Initialize the environment and some of your parameters.

env = gym.make("approach-n-v1")

env.n = n = 10 # You can try out different value of n here.
action_space_size = 2 # 0=HOLD, 1=ROLL
state_space_size = n + 1 # nonterminal Player 1 totals 0 through
                         # (n - 1); terminal state is n

This line is handy for summarizing your policy.

print('Policy: Hold at {}\n'.format(', '.join([str(i) for i in range(n) if q_table[i,0] > q_table[i,1]])))

When demonstrating your agent's play, you'll benefit from longer delays between text-rendering updates.
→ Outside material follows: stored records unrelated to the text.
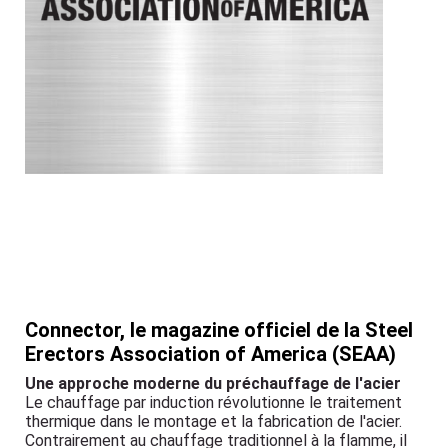
Connector, le magazine officiel de la Steel
Erectors Association of America (SEAA)
Une approche moderne du préchauffage de l'acier
Le chauffage par induction révolutionne le traitement
thermique dans le montage et la fabrication de l'acier.
Contrairement au chauffage traditionnel à la flamme, il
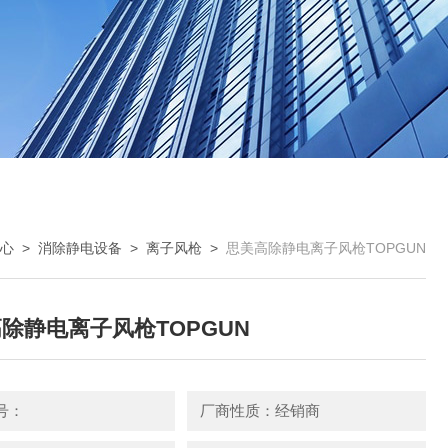
心
>
消除静电设备
>
离子风枪
>
思美高除静电离子风枪TOPGUN
除静电离子风枪TOPGUN
号：
厂商性质：经销商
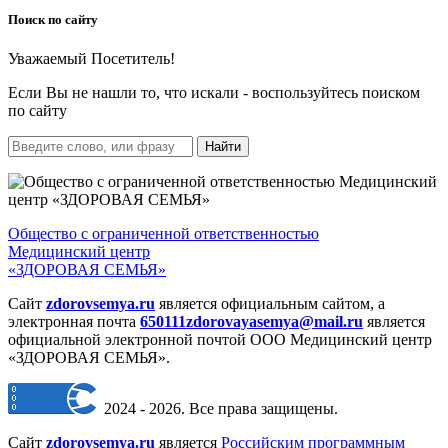
Поиск по сайту
Уважаемый Посетитель!
Если Вы не нашли то, что искали - воспользуйтесь поиском
по сайту
Найти
Общество с ограниченной ответственностью
Медицинский центр
«ЗДОРОВАЯ СЕМЬЯ»
Сайт
zdorovsemya.ru
является официальным
сайтом, а
электронная почта
650111zdorovayasemya@mail.ru
является
официальной электронной
почтой ООО Медицинский центр
«ЗДОРОВАЯ СЕМЬЯ».
2024 - 2026. Все права защищены.
Сайт
zdorovsemya.ru
является
Российским программным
Optional Challenge: Using the default Q-learning parameters of the tutorial, the agent usually learns the optimal "Hold at 8, 9" policy for n=10. (A total of 10 is an automatic win.) However, it will sometimes learn "Hold at 7, 8, 9" or "Hold at 9". What are ways you can improve the learning so as to more reliably learn the optimal policy?

Part 3: Choose Your Own Adventure

Demonstrate a form of Q-learning for a third problem of your choice that adds something to your understanding of and experience with Q-learning. Suggestions:

Continue with deeplizard tutorials into the Deep Q-Learning and Deep Q-Networks material.
Work with a classic continuous control problem included with OpenAI Gym
Create your own environment for a simple RL problem. (See Sutton and Barto's text for some good ideas.)

This work will be shared in the 2nd-to-last class of the semester.